Governments and central banks have reacted to cryptocurrencies, especially bitcoin, vastly differently. Yet, it is Africa that arguably boasts such polarised views on the new financial revolution. Whereas places like Mauritius and South Africa view bitcoin as something that can benefit their societies, other countries like Kenya and Nigeria are actively opposing it.
Zambia is one African nation that falls within the latter category. The central bank in Zambia has announced that all cryptocurrencies are not legal tender, and they have tried to warn locals from using them saying that in the event of scams or market catastrophe, they have nobody else to point the finger at.
The reason that bitcoin in Zambia is not legal tender then may sound like an attempt from officials to protect its citizens. But that may not be the case exactly.
Why Has Zambia Declared Bitcoin as Not Legal?
The primary reason for the announcement is thought to be a strategy to protect the kwacha rather than citizens.
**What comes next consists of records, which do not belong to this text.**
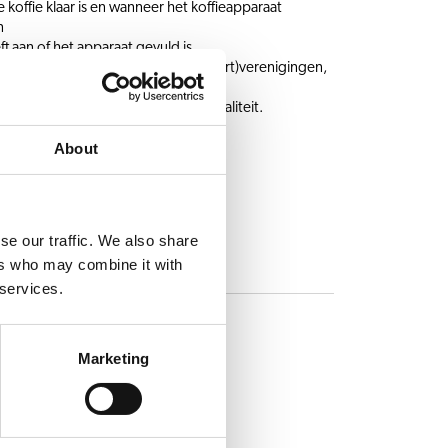
 koffie klaar is en wanneer het koffieapparaat
n
t aan of het apparaat gevuld is
ine wordt aanbevolen voor o.a. (sport)verenigingen,
ouwplaatsen
houdplaten voor optimale koffiekwaliteit.
About
n
se our traffic. We also share
ers who may combine it with
 services.
Marketing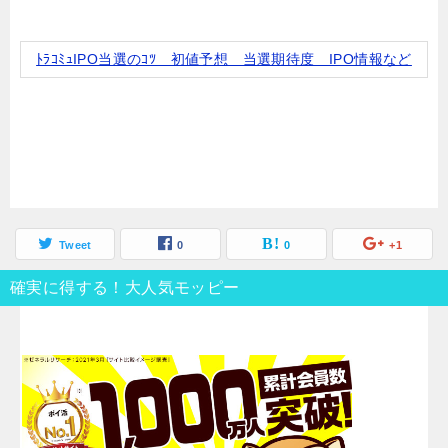
ﾄﾗｺﾐｭIPO当選のｺﾂ 初値予想 当選期待度 IPO情報など
Tweet
0
0
+1
確実に得する！大人気モッピー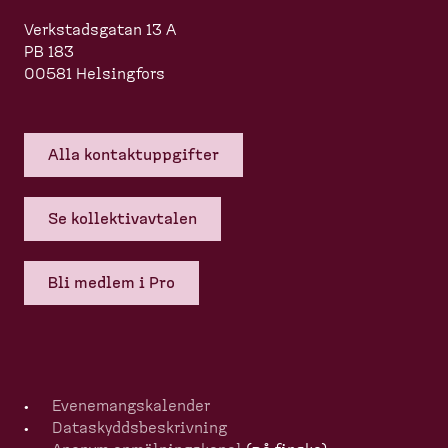
Verkstadsgatan 13 A
PB 183
00581 Helsingfors
Alla kontakt­upp­gifter
Se kollek­tivavtalen
Bli medlem i Pro
Evenemangska­lender
Dataskydds­be­skrivning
This is due to many Zambians choosing to buy bitcoin instead of using the kwacha because of the country’s economic struggles and its free-falling value. Cryptocurrency appeals because it is a smarter investment opportunity – while the central bank wants to draw interest back to the local currency.
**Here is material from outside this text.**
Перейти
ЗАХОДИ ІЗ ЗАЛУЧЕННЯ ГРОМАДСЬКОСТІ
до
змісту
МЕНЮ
Africans are usually more open to trying bitcoin as well due to an already present money app culture. Using an online bitcoin wallet through one of Africa’s biggest providers such as Luno is not as new to peoples who have already been sending and receiving money over the internet for years. This makes the switch to crypto less of an issue for Africans and is warmly welcomed by any African unbanked populations.
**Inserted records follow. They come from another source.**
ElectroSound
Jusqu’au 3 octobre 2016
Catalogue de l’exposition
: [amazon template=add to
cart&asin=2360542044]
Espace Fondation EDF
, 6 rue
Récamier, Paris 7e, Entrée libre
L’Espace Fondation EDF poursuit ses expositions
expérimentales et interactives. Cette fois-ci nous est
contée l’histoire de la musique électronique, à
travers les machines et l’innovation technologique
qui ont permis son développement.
Overall, the adoption of bitcoin in Zambia could help fuel economic progress, enable those living in poverty to use financial resources and add a new layer of convenience to individuals and businesses.
Can Zambian Officials Stop Crypto Use?
Even though Zambia has made this announcement, they do not have the power to prevent Zambians from choosing to buy bitcoin or hold it in a bitcoin wallet. In fact, history tells us that any statements made from governments and banks like the one mentioned above do not reduce interest.
For example, Nigeria’s place at the top of the charts for most bitcoin searches remained unchanged when the country made a similar announcement. Even in Bolivia and Bangladesh where bitcoin ownership was actually banned – and police hunt users – interest in using these virtual currencies exploded in high numbers.
Africa has the potential to be a flag-bearer of cryptocurrency. With further education on what they are and how to use them, vast numbers of society could benefit, including business owners. It appears that central banks and a lack of regulations are standing in the way. Introducing regulations could protect users and stop any financial crimes from taking place.